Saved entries
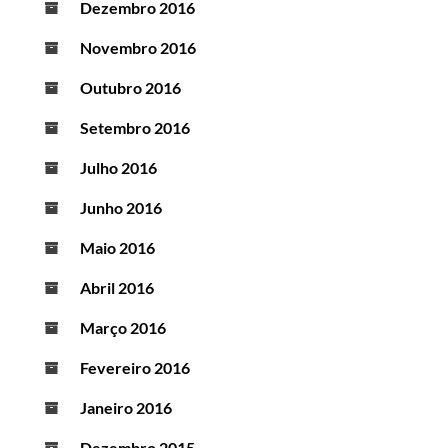
Dezembro 2016
Novembro 2016
Outubro 2016
Setembro 2016
Julho 2016
Junho 2016
Maio 2016
Abril 2016
Março 2016
Fevereiro 2016
Janeiro 2016
Dezembro 2015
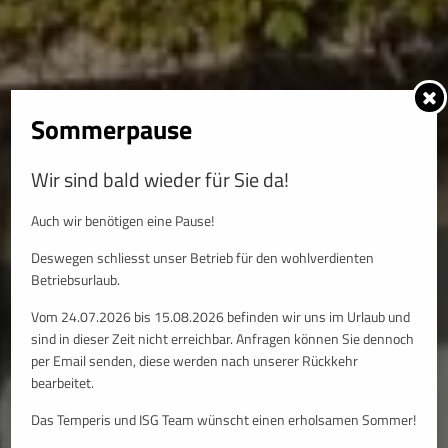
Sommerpause
Wir sind bald wieder für Sie da!
Auch wir benötigen eine Pause!
Deswegen schliesst unser Betrieb für den wohlverdienten
Betriebsurlaub.
Vom 24.07.2026 bis 15.08.2026 befinden wir uns im Urlaub und
sind in dieser Zeit nicht erreichbar. Anfragen können Sie dennoch
per Email senden, diese werden nach unserer Rückkehr
bearbeitet.
Das Temperis und ISG Team wünscht einen erholsamen Sommer!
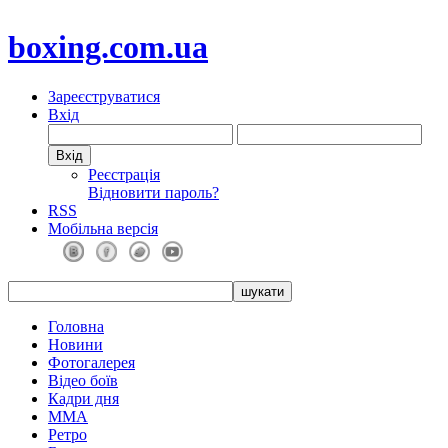
boxing.com.ua
Зареєструватися
Вхід
Реєстрація
Відновити пароль?
RSS
Мобільна версія
Головна
Новини
Фотогалерея
Відео боїв
Кадри дня
ММА
Ретро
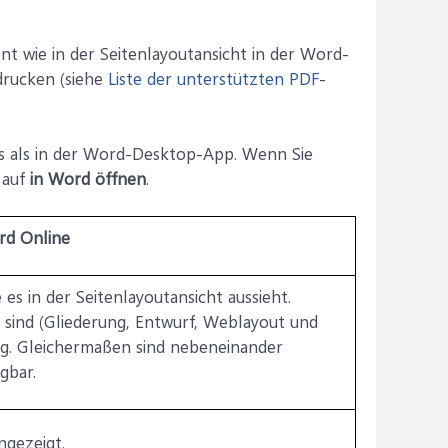
 wie in der Seitenlayoutansicht in der Word-
rucken (siehe
Liste der unterstützten PDF
-
rs als in der Word-Desktop-App. Wenn Sie
 auf
in Word öffnen
.
ord Online
es in der Seitenlayoutansicht aussieht.
sind (Gliederung, Entwurf, Weblayout und
ng. Gleichermaßen sind nebeneinander
gbar.
ngezeigt.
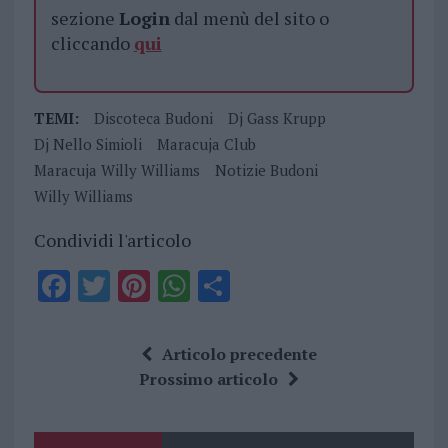
sezione
Login
dal menù del sito o
cliccando
qui
TEMI:
Discoteca Budoni
Dj Gass Krupp
Dj Nello Simioli
Maracuja Club
Maracuja Willy Williams
Notizie Budoni
Willy Williams
Condividi l'articolo
F
T
Pi
W
S
a
w
n
h
h
ce
it
te
at
a
Articolo precedente
b
te
re
s
re
Prossimo articolo
o
r
st
A
o
p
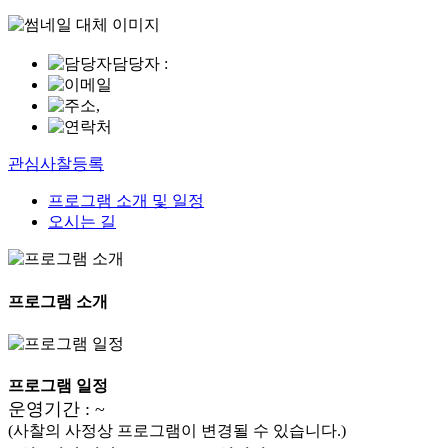
담당자 :
,
관심사찰등록
프로그램 소개 및 일정
오시는 길
프로그램 소개
프로그램 일정
운영기간 : ~
(사찰의 사정상 프로그램이 변경될 수 있습니다.)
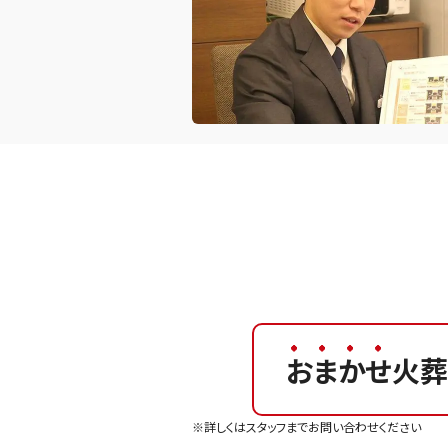
おまかせ
火葬
※詳しくはスタッフまでお問い合わせください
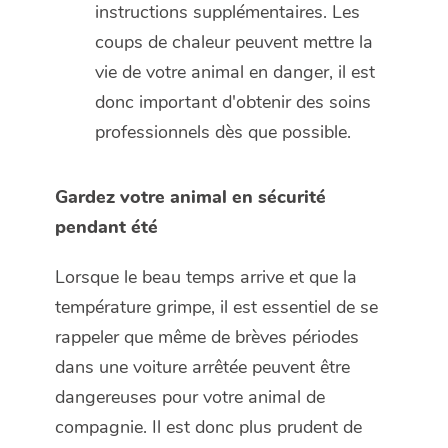
instructions supplémentaires. Les
coups de chaleur peuvent mettre la
vie de votre animal en danger, il est
donc important d'obtenir des soins
professionnels dès que possible.
Gardez votre animal en sécurité
pendant été
Lorsque le beau temps arrive et que la
température grimpe, il est essentiel de se
rappeler que même de brèves périodes
dans une voiture arrêtée peuvent être
dangereuses pour votre animal de
compagnie. Il est donc plus prudent de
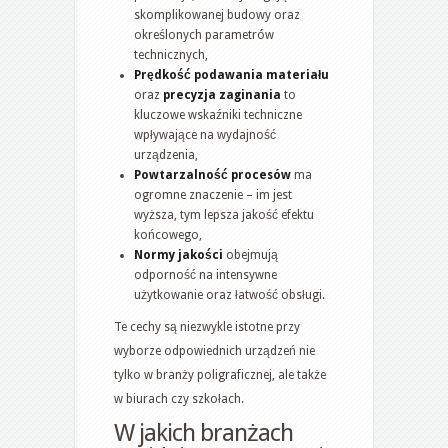
skomplikowanej budowy oraz
określonych parametrów
technicznych,
Prędkość podawania materiału
oraz
precyzja zaginania
to
kluczowe wskaźniki techniczne
wpływające na wydajność
urządzenia,
Powtarzalność procesów
ma
ogromne znaczenie – im jest
wyższa, tym lepsza jakość efektu
końcowego,
Normy jakości
obejmują
odporność na intensywne
użytkowanie oraz łatwość obsługi.
Te cechy są niezwykle istotne przy
wyborze odpowiednich urządzeń nie
tylko w branży poligraficznej, ale także
w biurach czy szkołach.
W jakich branżach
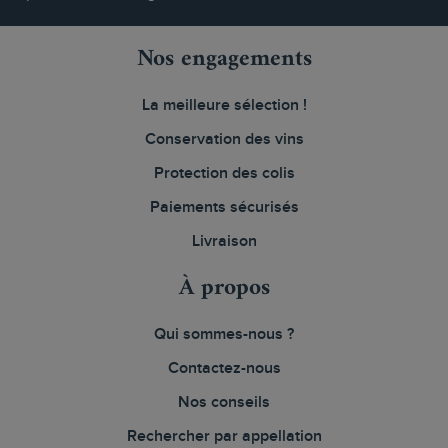
Nos engagements
La meilleure sélection !
Conservation des vins
Protection des colis
Paiements sécurisés
Livraison
À propos
Qui sommes-nous ?
Contactez-nous
Nos conseils
Rechercher par appellation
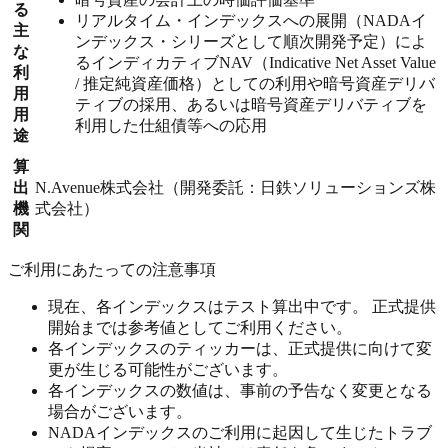
る
リアルタイム・インデックスへの展開（NADAイ
主
ンデックス・シリーズとして順次開発予定）によ
な
るインディカティブNAV（Indicative Net Asset Value
利
/ 推定純資産価格）としての利用や暗号資産デリバ
用
ティブの採用、あるいは暗号資産デリバティブを
用
利用した仕組債等への応用
途
算
出
N.Avenue株式会社（開発委託：日鉄ソリューションズ株
機
式会社）
関
ご利用にあたっての注意事項
現在、各インデックスはテスト算出中です。 正式提供
開始までは参考値としてご利用ください。
各インデックスのティッカーは、正式提供に向けて変
更が生じる可能性がございます。
各インデックスの数値は、事前の予告なく変更となる
場合がございます。
NADAインデックスのご利用に起因して生じたトラブ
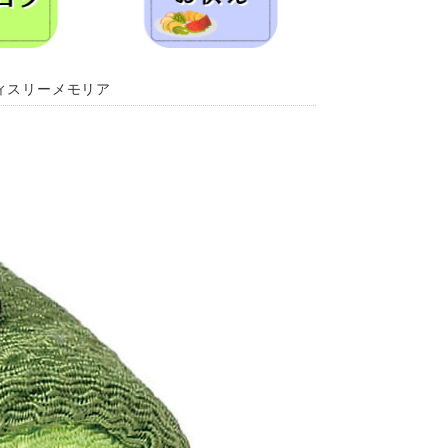
ティスリーメモリア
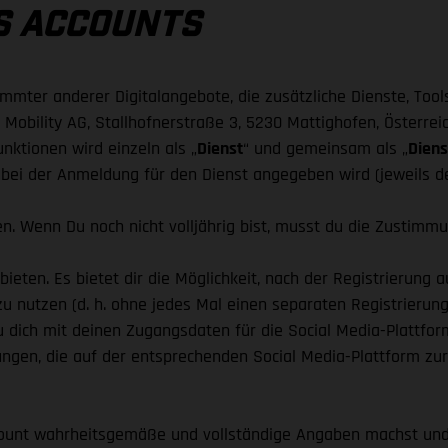
ES ACCOUNTS
mmter anderer Digitalangebote, die zusätzliche Dienste, Tool
aj Mobility AG, Stallhofnerstraße 3, 5230 Mattighofen, Österrei
unktionen wird einzeln als „
Dienst
“ und gemeinsam als „
Diens
bei der Anmeldung für den Dienst angegeben wird (jeweils de
n. Wenn Du noch nicht volljährig bist, musst du die Zustimm
nbieten. Es bietet dir die Möglichkeit, nach der Registrierung
u nutzen (d. h. ohne jedes Mal einen separaten Registrierun
 du dich mit deinen Zugangsdaten für die Social Media-Plattf
ngen, die auf der entsprechenden Social Media-Plattform zu
Account wahrheitsgemäße und vollständige Angaben machst un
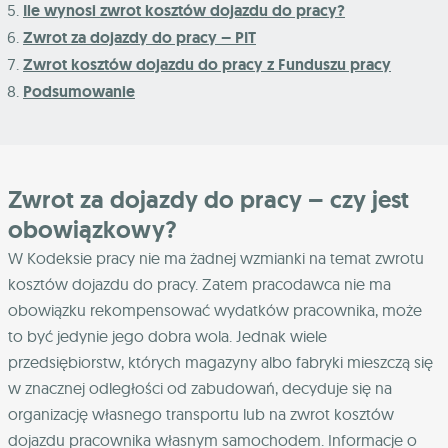
Ile wynosi zwrot kosztów dojazdu do pracy?
Zwrot za dojazdy do pracy – PIT
Zwrot kosztów dojazdu do pracy z Funduszu pracy
Podsumowanie
Zwrot za dojazdy do pracy – czy jest
obowiązkowy?
W Kodeksie pracy nie ma żadnej wzmianki na temat zwrotu
kosztów dojazdu do pracy. Zatem pracodawca nie ma
obowiązku rekompensować wydatków pracownika, może
to być jedynie jego dobra wola. Jednak wiele
przedsiębiorstw, których magazyny albo fabryki mieszczą się
w znacznej odległości od zabudowań, decyduje się na
organizację własnego transportu lub na zwrot kosztów
dojazdu pracownika własnym samochodem. Informacje o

### TASK DIRECTIONS
Your task is to write out the lines from the one with "obowiązkowy?" through the end of the records, exactly and with nothing added.

### TASK ANSWER
obowiązkowy?
W Kodeksie pracy nie ma żadnej wzmianki na temat zwrotu
kosztów dojazdu do pracy. Zatem pracodawca nie ma
obowiązku rekompensować wydatków pracownika, może
to być jedynie jego dobra wola. Jednak wiele
przedsiębiorstw, których magazyny albo fabryki mieszczą się
w znacznej odległości od zabudowań, decyduje się na
organizację własnego transportu lub na zwrot kosztów
dojazdu pracownika własnym samochodem. Informacje o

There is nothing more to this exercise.